─── Material for this task

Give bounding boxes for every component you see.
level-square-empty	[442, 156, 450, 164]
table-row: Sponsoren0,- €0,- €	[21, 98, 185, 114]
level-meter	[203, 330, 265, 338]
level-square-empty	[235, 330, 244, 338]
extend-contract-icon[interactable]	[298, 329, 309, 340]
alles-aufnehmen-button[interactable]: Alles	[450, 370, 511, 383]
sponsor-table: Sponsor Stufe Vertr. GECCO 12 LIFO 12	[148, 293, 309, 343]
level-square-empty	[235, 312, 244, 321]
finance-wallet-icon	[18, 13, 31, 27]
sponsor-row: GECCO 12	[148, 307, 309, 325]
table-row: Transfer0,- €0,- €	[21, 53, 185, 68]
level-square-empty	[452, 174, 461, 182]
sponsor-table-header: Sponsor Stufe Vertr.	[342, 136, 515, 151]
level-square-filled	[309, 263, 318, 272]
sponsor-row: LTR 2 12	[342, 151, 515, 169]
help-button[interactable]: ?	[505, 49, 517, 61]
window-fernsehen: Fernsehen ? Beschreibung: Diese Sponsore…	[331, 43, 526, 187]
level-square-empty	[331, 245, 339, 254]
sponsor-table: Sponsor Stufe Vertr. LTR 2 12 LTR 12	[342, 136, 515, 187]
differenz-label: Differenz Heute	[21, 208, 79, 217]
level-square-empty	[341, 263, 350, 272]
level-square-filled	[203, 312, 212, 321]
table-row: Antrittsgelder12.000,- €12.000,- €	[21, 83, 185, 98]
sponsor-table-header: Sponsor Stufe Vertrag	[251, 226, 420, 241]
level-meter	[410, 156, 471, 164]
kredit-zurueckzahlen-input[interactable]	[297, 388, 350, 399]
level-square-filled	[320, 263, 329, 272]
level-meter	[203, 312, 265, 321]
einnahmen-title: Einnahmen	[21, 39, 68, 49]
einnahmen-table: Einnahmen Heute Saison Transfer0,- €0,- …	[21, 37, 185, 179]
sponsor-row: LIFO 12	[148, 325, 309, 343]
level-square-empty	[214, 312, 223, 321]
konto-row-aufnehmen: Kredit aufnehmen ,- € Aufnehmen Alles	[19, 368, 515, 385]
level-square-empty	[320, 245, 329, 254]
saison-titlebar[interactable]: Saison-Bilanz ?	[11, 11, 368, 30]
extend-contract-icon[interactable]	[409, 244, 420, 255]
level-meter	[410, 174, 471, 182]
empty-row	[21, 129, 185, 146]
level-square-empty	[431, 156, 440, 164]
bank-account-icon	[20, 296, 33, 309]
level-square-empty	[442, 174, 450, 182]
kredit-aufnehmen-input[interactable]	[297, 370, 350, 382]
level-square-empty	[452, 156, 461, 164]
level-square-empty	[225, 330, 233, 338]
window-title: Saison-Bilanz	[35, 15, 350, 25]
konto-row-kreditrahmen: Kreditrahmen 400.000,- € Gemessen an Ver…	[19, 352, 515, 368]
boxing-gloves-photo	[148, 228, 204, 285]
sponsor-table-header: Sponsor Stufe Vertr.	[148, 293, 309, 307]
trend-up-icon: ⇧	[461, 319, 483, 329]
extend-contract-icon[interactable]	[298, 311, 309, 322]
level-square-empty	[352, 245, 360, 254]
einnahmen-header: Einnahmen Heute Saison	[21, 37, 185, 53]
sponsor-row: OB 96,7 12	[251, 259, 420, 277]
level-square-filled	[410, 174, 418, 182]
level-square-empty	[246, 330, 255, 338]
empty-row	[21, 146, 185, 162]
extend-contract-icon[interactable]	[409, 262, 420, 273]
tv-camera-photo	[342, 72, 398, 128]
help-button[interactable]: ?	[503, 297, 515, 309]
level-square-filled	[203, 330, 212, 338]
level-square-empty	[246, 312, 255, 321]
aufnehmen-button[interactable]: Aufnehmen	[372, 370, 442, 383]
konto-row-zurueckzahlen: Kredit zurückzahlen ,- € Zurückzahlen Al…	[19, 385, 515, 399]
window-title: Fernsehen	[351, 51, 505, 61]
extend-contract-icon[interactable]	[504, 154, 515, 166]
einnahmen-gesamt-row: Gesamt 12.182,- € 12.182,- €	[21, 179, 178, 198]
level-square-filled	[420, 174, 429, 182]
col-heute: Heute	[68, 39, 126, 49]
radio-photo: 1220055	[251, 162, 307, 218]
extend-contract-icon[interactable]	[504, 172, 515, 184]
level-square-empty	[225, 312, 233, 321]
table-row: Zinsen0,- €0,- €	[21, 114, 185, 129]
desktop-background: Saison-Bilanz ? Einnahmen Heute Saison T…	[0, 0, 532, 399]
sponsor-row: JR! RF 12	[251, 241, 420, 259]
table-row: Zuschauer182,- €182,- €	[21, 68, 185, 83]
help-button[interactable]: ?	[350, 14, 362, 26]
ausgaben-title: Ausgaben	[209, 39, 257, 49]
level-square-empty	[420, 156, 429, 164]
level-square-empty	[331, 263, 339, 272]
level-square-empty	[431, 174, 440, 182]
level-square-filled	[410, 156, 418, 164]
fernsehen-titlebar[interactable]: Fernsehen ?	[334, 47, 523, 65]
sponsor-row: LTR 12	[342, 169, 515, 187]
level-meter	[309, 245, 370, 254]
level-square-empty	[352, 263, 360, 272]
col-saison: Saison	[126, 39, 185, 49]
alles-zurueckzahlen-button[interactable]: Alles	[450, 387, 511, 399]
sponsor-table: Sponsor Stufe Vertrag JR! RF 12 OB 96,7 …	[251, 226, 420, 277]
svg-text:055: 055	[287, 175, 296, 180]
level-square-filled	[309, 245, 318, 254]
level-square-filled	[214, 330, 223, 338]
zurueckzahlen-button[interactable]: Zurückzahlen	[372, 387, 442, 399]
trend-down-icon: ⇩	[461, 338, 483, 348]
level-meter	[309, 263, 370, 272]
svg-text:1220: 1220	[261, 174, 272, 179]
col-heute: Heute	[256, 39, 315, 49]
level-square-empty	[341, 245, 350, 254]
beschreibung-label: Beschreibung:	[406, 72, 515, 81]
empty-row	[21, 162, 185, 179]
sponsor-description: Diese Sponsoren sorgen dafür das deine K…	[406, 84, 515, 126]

──────

#### [Task description]
The response should contain each record above, retyped exactly.

#### [Worked solution]
Give bounding boxes for every component you see.
level-square-empty	[442, 156, 450, 164]
table-row: Sponsoren0,- €0,- €	[21, 98, 185, 114]
level-meter	[203, 330, 265, 338]
level-square-empty	[235, 330, 244, 338]
extend-contract-icon[interactable]	[298, 329, 309, 340]
alles-aufnehmen-button[interactable]: Alles	[450, 370, 511, 383]
sponsor-table: Sponsor Stufe Vertr. GECCO 12 LIFO 12	[148, 293, 309, 343]
level-square-empty	[235, 312, 244, 321]
finance-wallet-icon	[18, 13, 31, 27]
sponsor-row: GECCO 12	[148, 307, 309, 325]
table-row: Transfer0,- €0,- €	[21, 53, 185, 68]
level-square-empty	[452, 174, 461, 182]
sponsor-table-header: Sponsor Stufe Vertr.	[342, 136, 515, 151]
level-square-filled	[309, 263, 318, 272]
sponsor-row: LTR 2 12	[342, 151, 515, 169]
help-button[interactable]: ?	[505, 49, 517, 61]
window-fernsehen: Fernsehen ? Beschreibung: Diese Sponsore…	[331, 43, 526, 187]
level-square-empty	[331, 245, 339, 254]
sponsor-table: Sponsor Stufe Vertr. LTR 2 12 LTR 12	[342, 136, 515, 187]
differenz-label: Differenz Heute	[21, 208, 79, 217]
level-square-empty	[341, 263, 350, 272]
level-square-filled	[203, 312, 212, 321]
table-row: Antrittsgelder12.000,- €12.000,- €	[21, 83, 185, 98]
sponsor-table-header: Sponsor Stufe Vertrag	[251, 226, 420, 241]
level-meter	[410, 156, 471, 164]
kredit-zurueckzahlen-input[interactable]	[297, 388, 350, 399]
level-square-filled	[320, 263, 329, 272]
level-meter	[203, 312, 265, 321]
einnahmen-title: Einnahmen	[21, 39, 68, 49]
einnahmen-table: Einnahmen Heute Saison Transfer0,- €0,- …	[21, 37, 185, 179]
sponsor-row: LIFO 12	[148, 325, 309, 343]
level-square-empty	[214, 312, 223, 321]
konto-row-aufnehmen: Kredit aufnehmen ,- € Aufnehmen Alles	[19, 368, 515, 385]
level-square-empty	[320, 245, 329, 254]
saison-titlebar[interactable]: Saison-Bilanz ?	[11, 11, 368, 30]
extend-contract-icon[interactable]	[409, 244, 420, 255]
level-meter	[410, 174, 471, 182]
empty-row	[21, 129, 185, 146]
level-square-empty	[431, 156, 440, 164]
bank-account-icon	[20, 296, 33, 309]
level-square-empty	[442, 174, 450, 182]
kredit-aufnehmen-input[interactable]	[297, 370, 350, 382]
level-square-empty	[452, 156, 461, 164]
level-square-empty	[225, 330, 233, 338]
window-title: Saison-Bilanz	[35, 15, 350, 25]
konto-row-kreditrahmen: Kreditrahmen 400.000,- € Gemessen an Ver…	[19, 352, 515, 368]
boxing-gloves-photo	[148, 228, 204, 285]
sponsor-table-header: Sponsor Stufe Vertr.	[148, 293, 309, 307]
trend-up-icon: ⇧	[461, 319, 483, 329]
extend-contract-icon[interactable]	[298, 311, 309, 322]
level-square-empty	[352, 245, 360, 254]
einnahmen-header: Einnahmen Heute Saison	[21, 37, 185, 53]
sponsor-row: OB 96,7 12	[251, 259, 420, 277]
level-square-filled	[410, 174, 418, 182]
level-square-empty	[246, 330, 255, 338]
empty-row	[21, 146, 185, 162]
extend-contract-icon[interactable]	[409, 262, 420, 273]
tv-camera-photo	[342, 72, 398, 128]
help-button[interactable]: ?	[503, 297, 515, 309]
level-square-filled	[203, 330, 212, 338]
level-square-empty	[246, 312, 255, 321]
aufnehmen-button[interactable]: Aufnehmen	[372, 370, 442, 383]
konto-row-zurueckzahlen: Kredit zurückzahlen ,- € Zurückzahlen Al…	[19, 385, 515, 399]
window-title: Fernsehen	[351, 51, 505, 61]
extend-contract-icon[interactable]	[504, 154, 515, 166]
einnahmen-gesamt-row: Gesamt 12.182,- € 12.182,- €	[21, 179, 178, 198]
level-square-filled	[420, 174, 429, 182]
col-heute: Heute	[68, 39, 126, 49]
radio-photo: 1220055	[251, 162, 307, 218]
extend-contract-icon[interactable]	[504, 172, 515, 184]
level-square-empty	[225, 312, 233, 321]
table-row: Zinsen0,- €0,- €	[21, 114, 185, 129]
desktop-background: Saison-Bilanz ? Einnahmen Heute Saison T…	[0, 0, 532, 399]
sponsor-row: JR! RF 12	[251, 241, 420, 259]
table-row: Zuschauer182,- €182,- €	[21, 68, 185, 83]
help-button[interactable]: ?	[350, 14, 362, 26]
ausgaben-title: Ausgaben	[209, 39, 257, 49]
level-square-empty	[420, 156, 429, 164]
level-square-empty	[331, 263, 339, 272]
level-square-empty	[431, 174, 440, 182]
level-square-filled	[410, 156, 418, 164]
fernsehen-titlebar[interactable]: Fernsehen ?	[334, 47, 523, 65]
sponsor-row: LTR 12	[342, 169, 515, 187]
level-meter	[309, 245, 370, 254]
level-square-empty	[352, 263, 360, 272]
col-saison: Saison	[126, 39, 185, 49]
alles-zurueckzahlen-button[interactable]: Alles	[450, 387, 511, 399]
sponsor-table: Sponsor Stufe Vertrag JR! RF 12 OB 96,7 …	[251, 226, 420, 277]
svg-text:055: 055	[287, 175, 296, 180]
level-square-filled	[309, 245, 318, 254]
level-square-filled	[214, 330, 223, 338]
zurueckzahlen-button[interactable]: Zurückzahlen	[372, 387, 442, 399]
trend-down-icon: ⇩	[461, 338, 483, 348]
level-meter	[309, 263, 370, 272]
svg-text:1220: 1220	[261, 174, 272, 179]
col-heute: Heute	[256, 39, 315, 49]
level-square-empty	[341, 245, 350, 254]
beschreibung-label: Beschreibung:	[406, 72, 515, 81]
empty-row	[21, 162, 185, 179]
sponsor-description: Diese Sponsoren sorgen dafür das deine K…	[406, 84, 515, 126]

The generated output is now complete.